Stoic Times

May 29, 2026

Hungary Showed How to Defeat an Autocrat

Hungarian Opposition Wins Budapest in a Landslide. Democracies Have Come Back Before.

Hungary's municipal elections saw a significant opposition victory, with reformist candidates defeating candidates aligned with Prime Minister Viktor Orbán's ruling Fidesz party — most notably in Budapest.
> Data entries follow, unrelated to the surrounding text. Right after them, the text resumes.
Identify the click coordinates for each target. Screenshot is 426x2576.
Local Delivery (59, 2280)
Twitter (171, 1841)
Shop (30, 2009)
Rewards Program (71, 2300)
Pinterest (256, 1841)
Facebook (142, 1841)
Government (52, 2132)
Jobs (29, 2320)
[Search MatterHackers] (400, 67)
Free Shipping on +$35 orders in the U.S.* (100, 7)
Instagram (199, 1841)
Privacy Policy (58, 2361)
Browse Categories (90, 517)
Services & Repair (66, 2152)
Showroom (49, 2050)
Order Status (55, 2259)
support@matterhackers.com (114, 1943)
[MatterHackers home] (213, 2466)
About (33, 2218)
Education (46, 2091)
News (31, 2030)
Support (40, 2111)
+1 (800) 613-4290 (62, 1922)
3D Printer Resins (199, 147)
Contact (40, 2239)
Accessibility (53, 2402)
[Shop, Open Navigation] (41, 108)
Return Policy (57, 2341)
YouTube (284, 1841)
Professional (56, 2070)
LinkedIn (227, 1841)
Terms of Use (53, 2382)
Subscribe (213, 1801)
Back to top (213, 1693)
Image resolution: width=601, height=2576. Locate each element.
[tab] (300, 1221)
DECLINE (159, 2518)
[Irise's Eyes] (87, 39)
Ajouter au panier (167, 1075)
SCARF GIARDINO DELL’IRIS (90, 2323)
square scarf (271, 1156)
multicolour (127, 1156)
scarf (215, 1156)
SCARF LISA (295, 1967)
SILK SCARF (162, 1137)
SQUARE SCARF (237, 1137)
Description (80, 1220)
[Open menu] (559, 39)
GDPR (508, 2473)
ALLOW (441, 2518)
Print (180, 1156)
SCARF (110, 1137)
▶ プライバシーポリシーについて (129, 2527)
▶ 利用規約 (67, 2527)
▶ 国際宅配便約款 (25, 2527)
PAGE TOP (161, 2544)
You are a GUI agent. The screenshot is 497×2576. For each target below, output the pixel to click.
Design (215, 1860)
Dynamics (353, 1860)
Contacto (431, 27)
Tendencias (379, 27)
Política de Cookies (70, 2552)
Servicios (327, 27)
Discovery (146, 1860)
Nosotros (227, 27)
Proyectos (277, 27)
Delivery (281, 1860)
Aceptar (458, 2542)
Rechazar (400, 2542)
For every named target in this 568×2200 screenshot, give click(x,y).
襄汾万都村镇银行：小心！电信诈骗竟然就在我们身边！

The results are being widely interpreted as a meaningful blow to Orbán's consolidation of power, which has drawn sustained criticism from the EU and democratic watchdog organizations over more than a decade.

Orbán has held power since 2010, and Hungary has been repeatedly cited by Freedom House and V-Dem as a democratic backslider — often called the EU's first "electoral autocracy." Yet municipal elections have long remained a relative bright spot for Hungarian opposition forces: Budapest's mayor Gergely Karácsony defeated a Fidesz candidate in 2019, showing that local contests operate under different dynamics than national ones. Historical parallels are instructive: Poland's PiS party — another illiberal governing movement — was defeated at the ballot box in late 2023 after 8 years in power. Before that, democratic backsliding in Slovakia was reversed through elections in 2023. The pattern suggests that electoral authoritarianism, while durable, is not permanent — and that municipal and civil society resistance often precedes national change.


Whether you study the specific tactics used — opposition unity, local organizing, voter turnout drives — if democratic resilience in your own country is a concern. Whether you follow Hungarian civil society organizations doing this work, if you want to support it directly.

Awareness, with optional depth. This is genuinely instructive for anyone interested in democratic resilience — not just in Hungary, but as a case study. The NY Times framing ("showed how") promises more lessons than a single election can deliver, so read critically. No action required unless democracy in your own context is something you're actively working on.